START Dataset entries
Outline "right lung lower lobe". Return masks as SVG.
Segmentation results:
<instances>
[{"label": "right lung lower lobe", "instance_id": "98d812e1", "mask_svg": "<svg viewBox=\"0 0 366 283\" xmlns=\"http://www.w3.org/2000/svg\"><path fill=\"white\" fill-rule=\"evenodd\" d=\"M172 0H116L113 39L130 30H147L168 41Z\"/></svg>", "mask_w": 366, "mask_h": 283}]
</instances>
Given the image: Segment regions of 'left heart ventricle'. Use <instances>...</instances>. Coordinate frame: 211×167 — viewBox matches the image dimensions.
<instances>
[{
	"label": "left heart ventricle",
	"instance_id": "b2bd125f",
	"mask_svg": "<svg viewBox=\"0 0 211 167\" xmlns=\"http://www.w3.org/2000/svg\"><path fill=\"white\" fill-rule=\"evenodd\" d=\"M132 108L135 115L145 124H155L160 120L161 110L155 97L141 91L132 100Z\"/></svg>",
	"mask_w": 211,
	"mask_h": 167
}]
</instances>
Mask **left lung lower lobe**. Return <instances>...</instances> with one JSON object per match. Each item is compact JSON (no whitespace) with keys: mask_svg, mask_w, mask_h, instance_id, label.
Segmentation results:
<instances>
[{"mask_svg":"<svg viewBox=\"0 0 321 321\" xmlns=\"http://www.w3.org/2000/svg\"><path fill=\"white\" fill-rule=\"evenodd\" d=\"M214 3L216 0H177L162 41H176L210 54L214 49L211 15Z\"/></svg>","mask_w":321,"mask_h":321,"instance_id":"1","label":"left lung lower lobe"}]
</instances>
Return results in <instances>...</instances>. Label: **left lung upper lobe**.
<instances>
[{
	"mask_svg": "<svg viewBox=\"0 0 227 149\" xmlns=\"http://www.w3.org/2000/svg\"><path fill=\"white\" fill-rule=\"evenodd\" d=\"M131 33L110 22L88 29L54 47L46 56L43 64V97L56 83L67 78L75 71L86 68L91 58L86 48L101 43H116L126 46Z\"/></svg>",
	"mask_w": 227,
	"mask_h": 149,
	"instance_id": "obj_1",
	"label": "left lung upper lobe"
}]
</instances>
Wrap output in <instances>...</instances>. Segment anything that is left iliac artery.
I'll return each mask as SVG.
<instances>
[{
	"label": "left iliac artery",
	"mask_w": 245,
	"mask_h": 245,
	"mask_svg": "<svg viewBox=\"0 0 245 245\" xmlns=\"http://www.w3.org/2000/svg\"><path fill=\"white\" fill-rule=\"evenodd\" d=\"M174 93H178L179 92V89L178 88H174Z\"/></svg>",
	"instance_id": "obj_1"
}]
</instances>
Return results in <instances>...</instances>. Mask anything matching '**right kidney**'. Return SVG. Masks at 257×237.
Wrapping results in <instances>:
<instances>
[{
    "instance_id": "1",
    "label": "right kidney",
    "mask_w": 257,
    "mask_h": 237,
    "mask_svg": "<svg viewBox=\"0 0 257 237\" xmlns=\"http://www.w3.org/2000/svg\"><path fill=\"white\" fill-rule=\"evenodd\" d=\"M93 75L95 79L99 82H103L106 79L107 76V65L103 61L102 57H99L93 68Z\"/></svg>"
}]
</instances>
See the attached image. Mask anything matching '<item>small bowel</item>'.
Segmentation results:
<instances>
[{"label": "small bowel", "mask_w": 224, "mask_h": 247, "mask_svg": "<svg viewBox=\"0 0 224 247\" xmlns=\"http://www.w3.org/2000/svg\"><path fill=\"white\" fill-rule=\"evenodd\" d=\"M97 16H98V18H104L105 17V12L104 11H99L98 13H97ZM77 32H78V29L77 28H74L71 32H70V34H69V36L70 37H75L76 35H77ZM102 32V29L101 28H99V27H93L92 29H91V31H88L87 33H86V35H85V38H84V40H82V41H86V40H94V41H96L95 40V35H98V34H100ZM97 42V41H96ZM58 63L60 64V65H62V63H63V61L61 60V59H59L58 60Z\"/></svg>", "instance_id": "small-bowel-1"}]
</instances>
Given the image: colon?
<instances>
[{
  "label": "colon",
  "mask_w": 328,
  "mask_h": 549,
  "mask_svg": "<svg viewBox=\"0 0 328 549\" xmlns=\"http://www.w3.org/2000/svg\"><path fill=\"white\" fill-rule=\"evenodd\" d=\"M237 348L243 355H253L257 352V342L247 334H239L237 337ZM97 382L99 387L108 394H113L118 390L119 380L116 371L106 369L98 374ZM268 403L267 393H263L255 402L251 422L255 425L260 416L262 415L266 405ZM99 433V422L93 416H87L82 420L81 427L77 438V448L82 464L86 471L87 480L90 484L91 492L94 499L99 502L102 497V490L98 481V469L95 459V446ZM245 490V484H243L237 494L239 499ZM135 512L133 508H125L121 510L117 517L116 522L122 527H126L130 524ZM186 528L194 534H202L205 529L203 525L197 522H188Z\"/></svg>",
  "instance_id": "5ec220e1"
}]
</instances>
END Dataset entries
▶ **Work to be completed**
Output the full listing again, exactly as it stands above.

▶ **Reply to the task**
Outline "right lung lower lobe". Return masks as SVG.
Segmentation results:
<instances>
[{"label": "right lung lower lobe", "instance_id": "98d812e1", "mask_svg": "<svg viewBox=\"0 0 366 283\" xmlns=\"http://www.w3.org/2000/svg\"><path fill=\"white\" fill-rule=\"evenodd\" d=\"M172 0H116L113 39L130 30H147L168 41Z\"/></svg>", "mask_w": 366, "mask_h": 283}]
</instances>
Given the image: Segment regions of 'left heart ventricle'. Use <instances>...</instances>. Coordinate frame: 211×167 — viewBox matches the image dimensions.
<instances>
[{
	"label": "left heart ventricle",
	"instance_id": "b2bd125f",
	"mask_svg": "<svg viewBox=\"0 0 211 167\" xmlns=\"http://www.w3.org/2000/svg\"><path fill=\"white\" fill-rule=\"evenodd\" d=\"M132 108L135 115L145 124H155L160 120L161 110L155 97L141 91L132 100Z\"/></svg>",
	"mask_w": 211,
	"mask_h": 167
}]
</instances>
Mask **left lung lower lobe**. Return <instances>...</instances> with one JSON object per match. Each item is compact JSON (no whitespace) with keys: mask_svg, mask_w, mask_h, instance_id, label.
Segmentation results:
<instances>
[{"mask_svg":"<svg viewBox=\"0 0 321 321\" xmlns=\"http://www.w3.org/2000/svg\"><path fill=\"white\" fill-rule=\"evenodd\" d=\"M214 3L216 0H177L162 41H176L210 54L214 49L211 15Z\"/></svg>","mask_w":321,"mask_h":321,"instance_id":"1","label":"left lung lower lobe"}]
</instances>
Return results in <instances>...</instances>. Label: **left lung upper lobe**.
<instances>
[{
	"mask_svg": "<svg viewBox=\"0 0 227 149\" xmlns=\"http://www.w3.org/2000/svg\"><path fill=\"white\" fill-rule=\"evenodd\" d=\"M131 33L110 22L88 29L54 47L46 56L43 64V97L56 83L67 78L75 71L86 68L91 58L86 48L101 43H116L126 46Z\"/></svg>",
	"mask_w": 227,
	"mask_h": 149,
	"instance_id": "obj_1",
	"label": "left lung upper lobe"
}]
</instances>
Wrap output in <instances>...</instances>. Segment anything that is left iliac artery.
I'll return each mask as SVG.
<instances>
[{
	"label": "left iliac artery",
	"mask_w": 245,
	"mask_h": 245,
	"mask_svg": "<svg viewBox=\"0 0 245 245\" xmlns=\"http://www.w3.org/2000/svg\"><path fill=\"white\" fill-rule=\"evenodd\" d=\"M174 93H178L179 92V89L178 88H174Z\"/></svg>",
	"instance_id": "obj_1"
}]
</instances>
Return results in <instances>...</instances>. Mask anything matching '**right kidney**'. Return SVG. Masks at 257×237.
Wrapping results in <instances>:
<instances>
[{
    "instance_id": "1",
    "label": "right kidney",
    "mask_w": 257,
    "mask_h": 237,
    "mask_svg": "<svg viewBox=\"0 0 257 237\" xmlns=\"http://www.w3.org/2000/svg\"><path fill=\"white\" fill-rule=\"evenodd\" d=\"M93 75L95 79L99 82H103L106 79L107 76V65L103 61L102 57H99L93 68Z\"/></svg>"
}]
</instances>
See the attached image. Mask anything matching '<item>small bowel</item>'.
Segmentation results:
<instances>
[{"label": "small bowel", "mask_w": 224, "mask_h": 247, "mask_svg": "<svg viewBox=\"0 0 224 247\" xmlns=\"http://www.w3.org/2000/svg\"><path fill=\"white\" fill-rule=\"evenodd\" d=\"M97 16H98V18H104L105 17V12L104 11H99L98 13H97ZM77 32H78V29L77 28H74L71 32H70V34H69V36L70 37H75L76 35H77ZM102 32V29L101 28H99V27H93L92 29H91V31H88L87 33H86V35H85V38H84V40H82V41H86V40H94V41H96L95 40V35H98V34H100ZM97 42V41H96ZM58 63L60 64V65H62V63H63V61L61 60V59H59L58 60Z\"/></svg>", "instance_id": "small-bowel-1"}]
</instances>
Given the image: colon?
<instances>
[{
  "label": "colon",
  "mask_w": 328,
  "mask_h": 549,
  "mask_svg": "<svg viewBox=\"0 0 328 549\" xmlns=\"http://www.w3.org/2000/svg\"><path fill=\"white\" fill-rule=\"evenodd\" d=\"M237 348L243 355H253L257 352V342L247 334H239L237 337ZM97 382L99 387L108 394H113L118 390L119 380L116 371L106 369L98 374ZM268 403L267 393H263L255 402L251 422L255 425L260 416L262 415L266 405ZM99 433V422L93 416H87L82 420L81 427L77 438V448L82 464L86 471L87 480L90 484L91 492L94 499L99 502L102 497V490L98 481V469L95 459V446ZM245 490V484H243L237 494L239 499ZM135 512L133 508H125L121 510L117 517L116 522L122 527H126L130 524ZM186 528L194 534H202L205 529L203 525L197 522H188Z\"/></svg>",
  "instance_id": "5ec220e1"
}]
</instances>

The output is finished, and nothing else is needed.